In the market where HP was and IBM seems stuck, Fiorina wouldn’t have been the right person. But in this new market, there isn’t anyone I can see who is better positioned for where we apparently are going. As a company, only IBM can match HP’s resources. But, despite IBM missing the consumer-electronics market, the company’s new CEO appears to be more focused on IBM’s past than our collective future.
Digital Rights and the Consumer
While I was excited about the online music services when they first came out, I have become less and less excited about them over time. The problem has been digital rights management. I, like many others, see DRM as a pain. I just don’t want to deal with it.
So I’ve gone back to ordering CDs from Amazon.com, ripping the CDs into MusicMatch and then putting the music any place I want — in my home, on my person or in my car — without violating the Digital Millennium Copyright Act (DMCA).
If you use an online music service, you quickly find that if you have iTunes, it doesn’t work with the increasing number of in-home or automotive MP3 solutions unless you strip off the DRM — which puts you in violation of U.S. federal law. With the other music services, you can’t use the best MP3 personal player: iPod. You can use the iPod with MusicMatch but not with downloaded DRM-protected music.
This makes it so you have to maintain a huge mental list with regard to what you can and cannot legally do. Plus, if you ever blow out your hard drive, or one of these services goes out of business, you run the risk that all of the music you purchased might no longer be yours to use.
CD Audio and DRM
At least for now, when you buy a CD, there is no DRM on standard AIFF CD audio, and you can use any service you want to manage the music, put the music on anything (including an iPod) and still burn a CD for every room in your house without worrying about the CD burn limit that most DRM-protected services enforce.
With the Starbucks service, you pay the same as you would for an Internet service, but you get a full Red Book CD audio — the original AIFF CD audio format — built on a custom CD made in a Starbucks store. This means that not only is it as good as any production-quality CD, but there is no DRM attached to it. Also, you have the CD itself, so if anything happens to your computer or hard drive, the CD is your backup.
You’ll have to go to a Starbucks to have the CD made — which is inconvenient — but because it avoids the much-more-inconvenient things I’d need to do to use DRM-protected music, I think it is worth the tradeoff.

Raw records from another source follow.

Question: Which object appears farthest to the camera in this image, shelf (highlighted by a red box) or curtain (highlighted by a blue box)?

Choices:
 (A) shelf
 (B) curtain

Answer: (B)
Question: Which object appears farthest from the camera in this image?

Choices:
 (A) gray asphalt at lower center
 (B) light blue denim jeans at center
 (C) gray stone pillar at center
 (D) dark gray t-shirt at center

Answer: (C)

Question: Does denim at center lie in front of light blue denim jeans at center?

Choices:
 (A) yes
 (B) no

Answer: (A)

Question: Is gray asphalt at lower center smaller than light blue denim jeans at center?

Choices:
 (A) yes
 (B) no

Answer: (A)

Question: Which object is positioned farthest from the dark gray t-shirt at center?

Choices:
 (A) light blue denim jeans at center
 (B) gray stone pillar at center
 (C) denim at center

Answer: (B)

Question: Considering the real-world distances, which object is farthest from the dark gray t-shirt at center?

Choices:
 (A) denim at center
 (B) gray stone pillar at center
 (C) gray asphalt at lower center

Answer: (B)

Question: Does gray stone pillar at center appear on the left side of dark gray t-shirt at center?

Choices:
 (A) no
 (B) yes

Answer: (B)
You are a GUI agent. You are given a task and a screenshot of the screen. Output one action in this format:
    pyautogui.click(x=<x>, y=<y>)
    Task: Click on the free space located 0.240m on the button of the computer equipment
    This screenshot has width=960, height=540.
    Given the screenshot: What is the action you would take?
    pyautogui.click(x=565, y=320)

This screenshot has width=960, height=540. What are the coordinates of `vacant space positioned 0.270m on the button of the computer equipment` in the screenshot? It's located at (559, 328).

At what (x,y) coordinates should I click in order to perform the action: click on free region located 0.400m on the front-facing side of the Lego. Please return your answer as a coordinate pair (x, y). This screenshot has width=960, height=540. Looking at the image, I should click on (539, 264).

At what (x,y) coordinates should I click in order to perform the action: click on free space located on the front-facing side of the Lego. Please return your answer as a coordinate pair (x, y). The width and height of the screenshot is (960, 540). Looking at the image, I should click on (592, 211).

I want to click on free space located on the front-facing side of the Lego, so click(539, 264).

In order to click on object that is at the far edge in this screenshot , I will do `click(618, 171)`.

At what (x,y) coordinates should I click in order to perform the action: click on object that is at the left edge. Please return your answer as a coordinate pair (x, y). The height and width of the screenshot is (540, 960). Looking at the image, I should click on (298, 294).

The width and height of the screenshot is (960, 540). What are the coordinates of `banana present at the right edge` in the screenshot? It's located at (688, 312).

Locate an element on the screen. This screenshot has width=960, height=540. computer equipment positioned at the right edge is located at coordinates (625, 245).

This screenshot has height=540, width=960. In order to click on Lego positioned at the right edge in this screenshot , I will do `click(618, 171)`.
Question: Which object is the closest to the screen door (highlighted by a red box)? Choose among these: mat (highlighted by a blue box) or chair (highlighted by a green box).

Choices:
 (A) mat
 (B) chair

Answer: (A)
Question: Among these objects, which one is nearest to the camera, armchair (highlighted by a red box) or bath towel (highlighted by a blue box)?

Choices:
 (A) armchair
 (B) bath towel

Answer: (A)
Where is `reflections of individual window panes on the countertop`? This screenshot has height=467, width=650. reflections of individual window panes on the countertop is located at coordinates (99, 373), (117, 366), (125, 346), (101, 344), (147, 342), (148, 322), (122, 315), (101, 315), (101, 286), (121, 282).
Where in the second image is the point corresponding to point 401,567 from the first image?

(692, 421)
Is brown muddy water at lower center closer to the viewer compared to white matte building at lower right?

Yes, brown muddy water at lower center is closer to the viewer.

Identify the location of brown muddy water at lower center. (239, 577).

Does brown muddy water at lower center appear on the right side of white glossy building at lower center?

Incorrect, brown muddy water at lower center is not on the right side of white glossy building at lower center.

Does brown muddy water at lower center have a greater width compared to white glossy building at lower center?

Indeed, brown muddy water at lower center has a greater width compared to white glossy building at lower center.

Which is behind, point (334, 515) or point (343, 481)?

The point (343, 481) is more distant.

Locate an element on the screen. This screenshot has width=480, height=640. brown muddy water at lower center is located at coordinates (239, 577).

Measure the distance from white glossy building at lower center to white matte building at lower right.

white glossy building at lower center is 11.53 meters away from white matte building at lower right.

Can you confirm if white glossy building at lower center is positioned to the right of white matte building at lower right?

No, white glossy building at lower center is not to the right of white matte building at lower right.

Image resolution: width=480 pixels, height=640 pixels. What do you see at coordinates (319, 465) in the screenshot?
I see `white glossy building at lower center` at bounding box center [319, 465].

Given that the RIAA is taking everyone it can find to court, I’m not even going to think about doing anything creative with the online services until after the DMCA is overturned — which I hope is soon.
Personal Music’s Future
Looking ahead, I expect the Starbucks service will have an online component that allows you to select your songs first from a laptop in the stores and then, in a future version, from your home. I expect the company will build a profile of what I like and make suggestions on the basis of those likes. I expect it will have a subscription model in which users will be able to bring in a hard-drive-based media player and simply “fill it up” with new selections and mixes while enjoying some good coffee.
Of course, Starbucks will likely implement some sort of loyalty program — frequent user points — that will keep you coming back for more.
For a guy who spends most of his time looking at the future, it is a real treat to see two companies that appear to share that view. The future is coming. Who would have thought a partnership between a coffee company and a revitalized tech firm would forecast the future of music?
We live in amazing times.
Rob Enderle, a TechNewsWorld columnist, is the Principal Analyst for the Enderle Group, a consultancy that focuses on personal technology products and trends.